| TO DO |
Below are lines of data; count those that contain "Ranchería" and give the total alone.

--------

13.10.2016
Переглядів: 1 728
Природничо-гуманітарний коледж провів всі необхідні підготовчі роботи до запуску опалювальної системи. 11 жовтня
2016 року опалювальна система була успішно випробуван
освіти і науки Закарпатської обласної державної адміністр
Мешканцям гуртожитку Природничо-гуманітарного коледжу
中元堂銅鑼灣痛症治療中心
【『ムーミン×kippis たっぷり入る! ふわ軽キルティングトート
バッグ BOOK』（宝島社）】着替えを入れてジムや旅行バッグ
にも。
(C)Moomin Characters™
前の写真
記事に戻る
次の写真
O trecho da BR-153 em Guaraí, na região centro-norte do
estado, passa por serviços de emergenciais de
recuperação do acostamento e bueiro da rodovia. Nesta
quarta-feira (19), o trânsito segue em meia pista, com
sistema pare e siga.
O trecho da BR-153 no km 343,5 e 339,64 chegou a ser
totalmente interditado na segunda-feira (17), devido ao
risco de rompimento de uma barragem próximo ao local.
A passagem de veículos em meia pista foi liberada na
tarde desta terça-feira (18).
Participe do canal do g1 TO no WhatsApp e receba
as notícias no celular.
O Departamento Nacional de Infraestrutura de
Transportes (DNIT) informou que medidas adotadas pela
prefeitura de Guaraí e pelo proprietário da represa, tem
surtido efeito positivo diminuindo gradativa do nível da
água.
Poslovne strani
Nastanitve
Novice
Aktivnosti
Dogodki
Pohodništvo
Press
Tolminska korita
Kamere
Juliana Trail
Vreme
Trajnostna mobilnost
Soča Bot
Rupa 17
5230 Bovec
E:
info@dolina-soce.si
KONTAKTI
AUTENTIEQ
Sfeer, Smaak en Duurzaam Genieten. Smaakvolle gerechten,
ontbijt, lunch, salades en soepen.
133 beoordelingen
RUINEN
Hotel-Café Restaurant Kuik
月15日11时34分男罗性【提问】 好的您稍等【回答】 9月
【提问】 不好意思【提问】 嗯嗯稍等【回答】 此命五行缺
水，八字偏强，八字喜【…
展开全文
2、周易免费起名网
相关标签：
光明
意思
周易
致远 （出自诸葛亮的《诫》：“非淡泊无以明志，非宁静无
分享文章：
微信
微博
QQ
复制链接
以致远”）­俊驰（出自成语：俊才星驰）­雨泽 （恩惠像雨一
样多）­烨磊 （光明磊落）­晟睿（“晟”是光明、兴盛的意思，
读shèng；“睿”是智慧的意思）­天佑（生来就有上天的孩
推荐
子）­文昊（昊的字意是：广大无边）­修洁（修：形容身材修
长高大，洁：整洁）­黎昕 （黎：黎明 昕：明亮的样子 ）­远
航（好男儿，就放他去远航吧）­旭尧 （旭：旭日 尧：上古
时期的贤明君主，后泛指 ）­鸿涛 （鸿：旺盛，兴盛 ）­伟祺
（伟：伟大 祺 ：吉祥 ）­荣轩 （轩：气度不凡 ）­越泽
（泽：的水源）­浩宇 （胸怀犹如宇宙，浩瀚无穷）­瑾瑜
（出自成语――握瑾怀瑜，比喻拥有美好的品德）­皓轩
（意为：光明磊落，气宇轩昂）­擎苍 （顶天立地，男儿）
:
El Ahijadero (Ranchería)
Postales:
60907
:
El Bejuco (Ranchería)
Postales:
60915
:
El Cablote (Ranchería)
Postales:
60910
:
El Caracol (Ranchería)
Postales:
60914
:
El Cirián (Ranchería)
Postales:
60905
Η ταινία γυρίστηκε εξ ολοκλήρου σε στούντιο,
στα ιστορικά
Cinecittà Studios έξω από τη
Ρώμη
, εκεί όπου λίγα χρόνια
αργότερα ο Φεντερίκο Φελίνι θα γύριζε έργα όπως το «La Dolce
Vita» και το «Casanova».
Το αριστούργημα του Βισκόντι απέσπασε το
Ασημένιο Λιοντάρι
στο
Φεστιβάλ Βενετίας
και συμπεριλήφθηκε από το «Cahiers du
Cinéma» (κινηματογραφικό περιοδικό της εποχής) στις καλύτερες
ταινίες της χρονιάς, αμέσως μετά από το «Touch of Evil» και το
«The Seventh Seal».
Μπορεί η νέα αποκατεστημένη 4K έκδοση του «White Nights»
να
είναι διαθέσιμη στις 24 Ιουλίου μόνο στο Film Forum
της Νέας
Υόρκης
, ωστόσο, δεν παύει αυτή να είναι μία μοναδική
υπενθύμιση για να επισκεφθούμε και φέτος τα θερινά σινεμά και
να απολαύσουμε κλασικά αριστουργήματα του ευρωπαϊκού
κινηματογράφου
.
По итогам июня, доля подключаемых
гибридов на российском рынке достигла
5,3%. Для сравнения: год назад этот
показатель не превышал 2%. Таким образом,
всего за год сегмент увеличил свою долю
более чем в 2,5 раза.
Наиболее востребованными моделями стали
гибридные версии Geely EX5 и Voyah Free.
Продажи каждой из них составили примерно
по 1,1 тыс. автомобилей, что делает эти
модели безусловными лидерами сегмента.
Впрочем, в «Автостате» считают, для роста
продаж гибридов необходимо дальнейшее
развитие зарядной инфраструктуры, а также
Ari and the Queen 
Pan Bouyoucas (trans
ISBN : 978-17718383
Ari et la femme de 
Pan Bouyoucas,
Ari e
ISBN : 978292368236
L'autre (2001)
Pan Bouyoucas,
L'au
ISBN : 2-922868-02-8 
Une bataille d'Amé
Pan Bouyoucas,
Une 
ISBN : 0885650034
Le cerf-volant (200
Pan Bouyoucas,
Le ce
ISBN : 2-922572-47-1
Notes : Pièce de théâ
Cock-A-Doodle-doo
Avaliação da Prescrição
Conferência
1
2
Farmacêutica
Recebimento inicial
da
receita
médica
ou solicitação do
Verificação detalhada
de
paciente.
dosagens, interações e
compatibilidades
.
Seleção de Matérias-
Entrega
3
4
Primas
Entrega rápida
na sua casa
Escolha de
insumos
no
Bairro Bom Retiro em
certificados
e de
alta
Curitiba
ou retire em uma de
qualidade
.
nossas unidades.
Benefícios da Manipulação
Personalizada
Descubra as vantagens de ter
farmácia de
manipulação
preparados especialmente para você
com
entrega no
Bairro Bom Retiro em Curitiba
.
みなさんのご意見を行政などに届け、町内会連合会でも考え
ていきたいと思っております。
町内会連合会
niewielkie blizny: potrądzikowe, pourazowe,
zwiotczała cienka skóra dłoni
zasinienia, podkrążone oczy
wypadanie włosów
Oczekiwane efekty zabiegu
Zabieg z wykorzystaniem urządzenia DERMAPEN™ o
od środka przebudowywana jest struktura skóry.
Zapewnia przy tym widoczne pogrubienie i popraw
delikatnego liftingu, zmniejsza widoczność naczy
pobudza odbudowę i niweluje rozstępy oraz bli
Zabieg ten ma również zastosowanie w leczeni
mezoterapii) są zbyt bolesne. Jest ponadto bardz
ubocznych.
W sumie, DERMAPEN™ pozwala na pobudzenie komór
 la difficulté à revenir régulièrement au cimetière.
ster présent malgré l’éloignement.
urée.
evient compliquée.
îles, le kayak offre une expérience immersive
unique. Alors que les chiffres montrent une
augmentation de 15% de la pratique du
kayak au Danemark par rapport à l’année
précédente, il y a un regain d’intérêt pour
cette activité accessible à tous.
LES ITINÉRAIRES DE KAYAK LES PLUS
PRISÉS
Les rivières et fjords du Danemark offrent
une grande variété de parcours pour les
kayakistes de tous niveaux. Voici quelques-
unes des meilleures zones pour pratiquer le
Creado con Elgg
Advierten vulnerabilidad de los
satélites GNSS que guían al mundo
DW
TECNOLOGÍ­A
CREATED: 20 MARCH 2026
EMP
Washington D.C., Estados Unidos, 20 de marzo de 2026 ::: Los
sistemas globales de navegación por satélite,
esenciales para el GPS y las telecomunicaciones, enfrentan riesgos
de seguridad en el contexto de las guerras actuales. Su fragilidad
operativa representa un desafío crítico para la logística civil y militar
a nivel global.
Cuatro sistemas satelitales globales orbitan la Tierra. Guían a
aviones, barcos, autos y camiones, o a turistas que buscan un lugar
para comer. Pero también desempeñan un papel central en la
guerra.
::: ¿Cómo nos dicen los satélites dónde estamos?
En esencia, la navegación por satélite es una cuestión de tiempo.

--------

| SOLUTION FOR THIS EXERCISE |
5